■ EXERCISE DESCRIPTION
Each line in the listing below that contains "возможности" should be returned.
···
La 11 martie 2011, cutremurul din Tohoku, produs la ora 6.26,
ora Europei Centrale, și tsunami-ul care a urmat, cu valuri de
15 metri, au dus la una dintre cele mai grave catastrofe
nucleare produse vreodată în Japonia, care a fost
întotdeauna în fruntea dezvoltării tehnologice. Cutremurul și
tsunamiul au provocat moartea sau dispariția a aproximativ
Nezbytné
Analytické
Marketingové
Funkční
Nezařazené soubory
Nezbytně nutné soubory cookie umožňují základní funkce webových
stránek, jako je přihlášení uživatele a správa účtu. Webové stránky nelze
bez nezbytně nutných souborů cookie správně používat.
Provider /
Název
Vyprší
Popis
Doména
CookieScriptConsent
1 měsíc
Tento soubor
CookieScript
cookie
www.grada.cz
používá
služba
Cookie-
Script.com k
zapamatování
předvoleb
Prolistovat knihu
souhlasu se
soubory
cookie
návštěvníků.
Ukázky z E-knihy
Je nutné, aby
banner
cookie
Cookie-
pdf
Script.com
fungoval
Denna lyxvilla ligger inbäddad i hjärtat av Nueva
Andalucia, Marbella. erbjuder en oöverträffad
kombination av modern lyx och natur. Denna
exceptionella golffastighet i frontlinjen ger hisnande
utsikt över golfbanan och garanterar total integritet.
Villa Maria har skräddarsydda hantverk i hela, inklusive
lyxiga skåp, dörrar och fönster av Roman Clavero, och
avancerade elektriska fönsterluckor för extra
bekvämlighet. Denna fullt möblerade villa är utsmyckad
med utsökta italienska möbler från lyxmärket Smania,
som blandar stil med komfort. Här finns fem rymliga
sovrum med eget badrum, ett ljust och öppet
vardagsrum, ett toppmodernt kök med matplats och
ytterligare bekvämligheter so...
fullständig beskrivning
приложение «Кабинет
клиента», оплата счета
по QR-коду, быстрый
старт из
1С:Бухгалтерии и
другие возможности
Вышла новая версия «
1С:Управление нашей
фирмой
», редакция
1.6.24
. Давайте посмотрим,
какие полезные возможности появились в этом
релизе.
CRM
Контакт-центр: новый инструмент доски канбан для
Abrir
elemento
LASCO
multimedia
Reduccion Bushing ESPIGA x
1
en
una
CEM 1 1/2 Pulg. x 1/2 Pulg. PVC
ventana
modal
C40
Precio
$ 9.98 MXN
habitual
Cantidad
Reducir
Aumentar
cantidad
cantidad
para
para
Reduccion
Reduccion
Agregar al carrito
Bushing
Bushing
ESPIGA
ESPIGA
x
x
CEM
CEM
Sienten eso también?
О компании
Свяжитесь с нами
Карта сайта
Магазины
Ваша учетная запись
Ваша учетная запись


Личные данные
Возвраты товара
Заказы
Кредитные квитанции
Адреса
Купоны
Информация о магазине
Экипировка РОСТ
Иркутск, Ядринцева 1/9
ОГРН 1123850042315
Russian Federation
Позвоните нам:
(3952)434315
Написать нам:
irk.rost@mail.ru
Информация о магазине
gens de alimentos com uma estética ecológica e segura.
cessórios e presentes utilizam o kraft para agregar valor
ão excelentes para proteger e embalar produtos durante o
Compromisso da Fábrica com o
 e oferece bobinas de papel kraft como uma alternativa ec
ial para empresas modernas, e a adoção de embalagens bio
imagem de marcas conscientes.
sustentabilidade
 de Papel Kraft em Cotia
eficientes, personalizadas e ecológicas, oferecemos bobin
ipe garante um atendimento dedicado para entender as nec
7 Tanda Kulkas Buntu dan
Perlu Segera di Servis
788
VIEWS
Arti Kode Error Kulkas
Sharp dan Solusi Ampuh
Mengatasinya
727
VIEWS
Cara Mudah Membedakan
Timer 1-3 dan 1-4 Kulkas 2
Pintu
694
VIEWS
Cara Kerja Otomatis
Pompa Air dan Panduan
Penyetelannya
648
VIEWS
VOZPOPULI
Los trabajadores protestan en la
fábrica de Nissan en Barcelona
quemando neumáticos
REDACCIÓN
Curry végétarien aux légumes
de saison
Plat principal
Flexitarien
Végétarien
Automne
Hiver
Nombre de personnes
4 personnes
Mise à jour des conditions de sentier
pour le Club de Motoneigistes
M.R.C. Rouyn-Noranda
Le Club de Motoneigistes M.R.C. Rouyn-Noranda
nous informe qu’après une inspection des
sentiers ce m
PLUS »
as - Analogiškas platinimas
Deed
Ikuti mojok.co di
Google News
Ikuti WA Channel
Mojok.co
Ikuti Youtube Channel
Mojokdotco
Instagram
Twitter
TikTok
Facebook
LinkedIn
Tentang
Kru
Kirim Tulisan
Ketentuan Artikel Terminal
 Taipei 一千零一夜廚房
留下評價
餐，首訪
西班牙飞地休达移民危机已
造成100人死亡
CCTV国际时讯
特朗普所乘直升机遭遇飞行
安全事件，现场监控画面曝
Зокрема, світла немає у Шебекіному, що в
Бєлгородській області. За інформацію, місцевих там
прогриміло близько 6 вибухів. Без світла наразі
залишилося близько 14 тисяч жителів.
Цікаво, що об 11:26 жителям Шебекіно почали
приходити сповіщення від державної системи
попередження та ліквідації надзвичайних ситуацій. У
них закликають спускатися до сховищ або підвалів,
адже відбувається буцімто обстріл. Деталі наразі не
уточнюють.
···
■ ANSWER TO THE PROBLEM
другие возможности
какие полезные возможности появились в этом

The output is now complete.